The Temple of Zeus, built by Hadrian in 125 AD, occupies a commanding position on top of a large, rectangular terrace. To reach it walk up the side road that leads from the main road in Çavdarhisar in the direction of Emet, and cross the Koca Çay over the Roman bridge. On the north and west sides of the main temple building, double rows of columns topped by a pediment survive, but elsewhere the columns have largely collapsed and their broken fragments are scattered on the ground nearby.
At the heart of the temple is the inner sanctum, once dominated by a magnificent statue of Zeus. Its walls, made of rectangular stone blocks, are largely intact, but the roof has long since caved in. Beneath there’s a subterranean sanctuary dedicated to Cybele, which the affable site attendant will open up on request. Back outside just northeast of the building, a fallen but well-preserved bust of Cybele – not, as locals will tell you, Medusa – surveys the landscape.
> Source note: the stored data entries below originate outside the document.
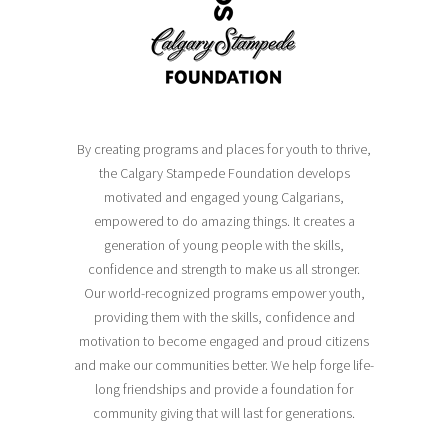
By creating programs and places for youth to thrive,
the Calgary Stampede Foundation develops
motivated and engaged young Calgarians,
empowered to do amazing things. It creates a
generation of young people with the skills,
confidence and strength to make us all stronger.
Our world-recognized programs empower youth,
providing them with the skills, confidence and
motivation to become engaged and proud citizens
and make our communities better. We help forge life-
long friendships and provide a foundation for
community giving that will last for generations.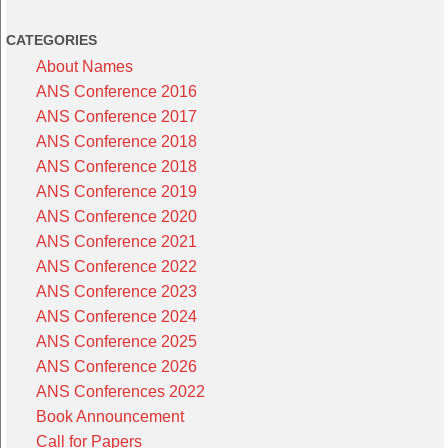
CATEGORIES
About Names
ANS Conference 2016
ANS Conference 2017
ANS Conference 2018
ANS Conference 2018
ANS Conference 2019
ANS Conference 2020
ANS Conference 2021
ANS Conference 2022
ANS Conference 2023
ANS Conference 2024
ANS Conference 2025
ANS Conference 2026
ANS Conferences 2022
Book Announcement
Call for Papers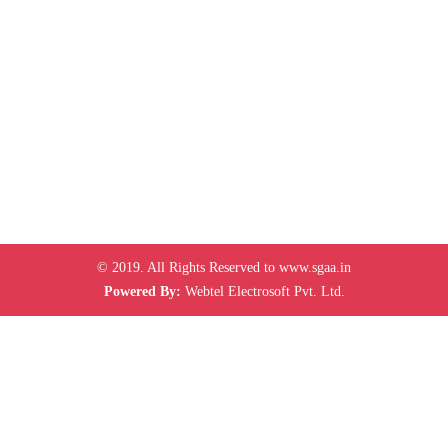
© 2019. All Rights Reserved to www.sgaa.in
Powered By:
Webtel Electrosoft Pvt. Ltd.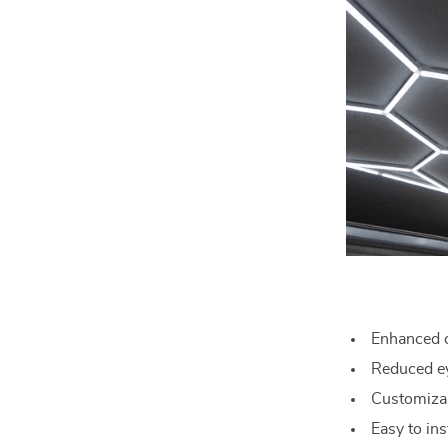
Enhanced c
Reduced ey
Customizab
Easy to in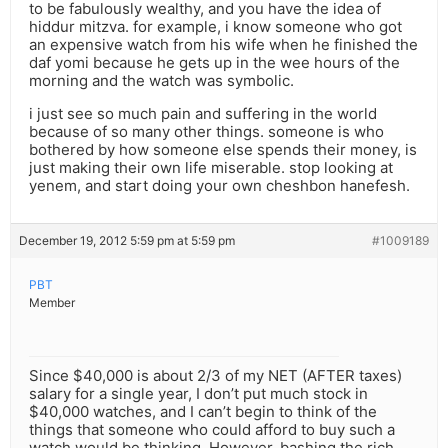
to be fabulously wealthy, and you have the idea of
hiddur mitzva. for example, i know someone who got
an expensive watch from his wife when he finished the
daf yomi because he gets up in the wee hours of the
morning and the watch was symbolic.
i just see so much pain and suffering in the world
because of so many other things. someone is who
bothered by how someone else spends their money, is
just making their own life miserable. stop looking at
yenem, and start doing your own cheshbon hanefesh.
December 19, 2012 5:59 pm at 5:59 pm
#1009189
PBT
Member
Since $40,000 is about 2/3 of my NET (AFTER taxes)
salary for a single year, I don’t put much stock in
$40,000 watches, and I can’t begin to think of the
things that someone who could afford to buy such a
watch would be thinking. However, bashing the rich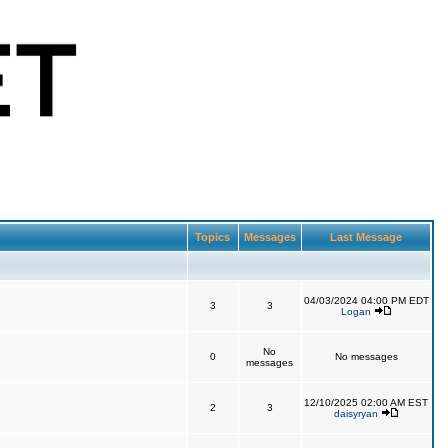
Topics
Messages
Last Message
04/03/2024 04:00 PM EDT
3
3
Logan
No
0
No messages
messages
12/10/2025 02:00 AM EST
2
3
daisyryan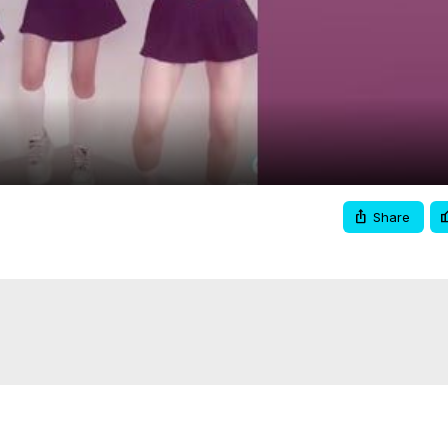
Video
Share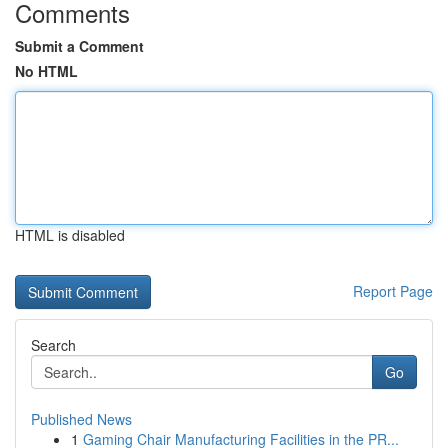
Comments
Submit a Comment
No HTML
HTML is disabled
Report Page
Search
Go
Published News
1
Gaming Chair Manufacturing Facilities in the PR...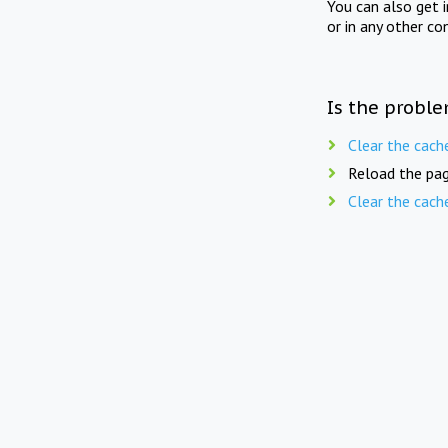
You can also get 
or in any other co
Is the proble
Clear the cach
Reload the pag
Clear the cach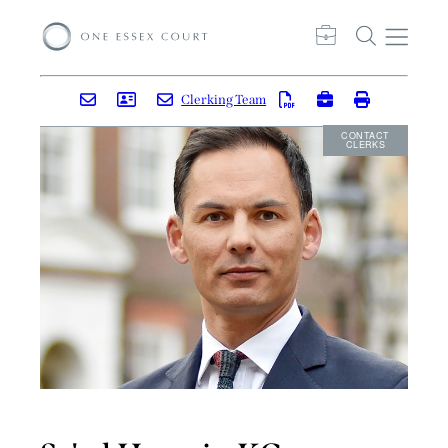
Clerking Team
CONTACT
CLERKS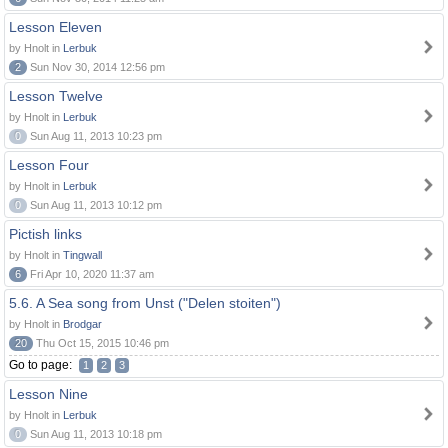
Lesson Eleven
by Hnolt in
Lerbuk
2
Sun Nov 30, 2014 12:56 pm
Lesson Twelve
by Hnolt in
Lerbuk
0
Sun Aug 11, 2013 10:23 pm
Lesson Four
by Hnolt in
Lerbuk
0
Sun Aug 11, 2013 10:12 pm
Pictish links
by Hnolt in
Tingwall
6
Fri Apr 10, 2020 11:37 am
5.6. A Sea song from Unst ("Delen stoiten")
by Hnolt in
Brodgar
20
Thu Oct 15, 2015 10:46 pm
Go to page:
1
2
3
Lesson Nine
by Hnolt in
Lerbuk
0
Sun Aug 11, 2013 10:18 pm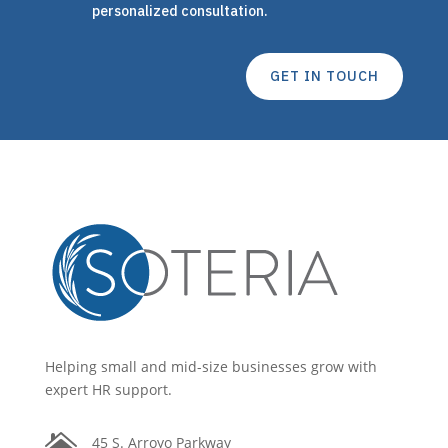
personalized consultation.
GET IN TOUCH
Helping small and mid-size businesses grow with
expert HR support.

45 S. Arroyo Parkway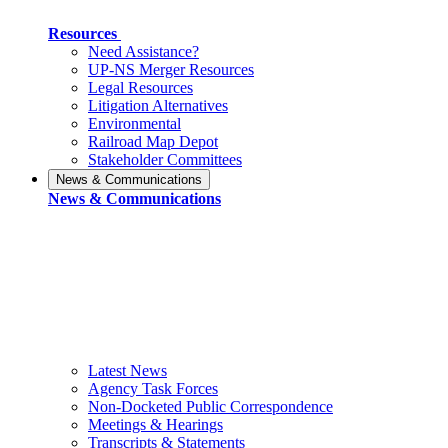
Resources
Need Assistance?
UP-NS Merger Resources
Legal Resources
Litigation Alternatives
Environmental
Railroad Map Depot
Stakeholder Committees
News & Communications
News & Communications
Latest News
Agency Task Forces
Non-Docketed Public Correspondence
Meetings & Hearings
Transcripts & Statements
From the temple, you can walk north past the baths to the remains of the uniquely combined stadium-theatre. Paths lead up from the fine inscriptions of the southern gate between ruined stadium seats to the backdrop wall of the theatre and the fallen remains of its marble facade. East of the temple stand the arches of the ruined agora, and from here the old ceremonial road leads south over a second Roman bridge to the enigmatic macellum (marketplace), whose walls carry a fourth-century decree from Emperor Diocletian fixing market prices in an attempt to stop rampant inflation. Complete your circular tour by heading back to the first Roman bridge and ask the site guardian to open up the nearby second set of baths, with their satyr mosaic and statue of Hygeia, goddess of the baths.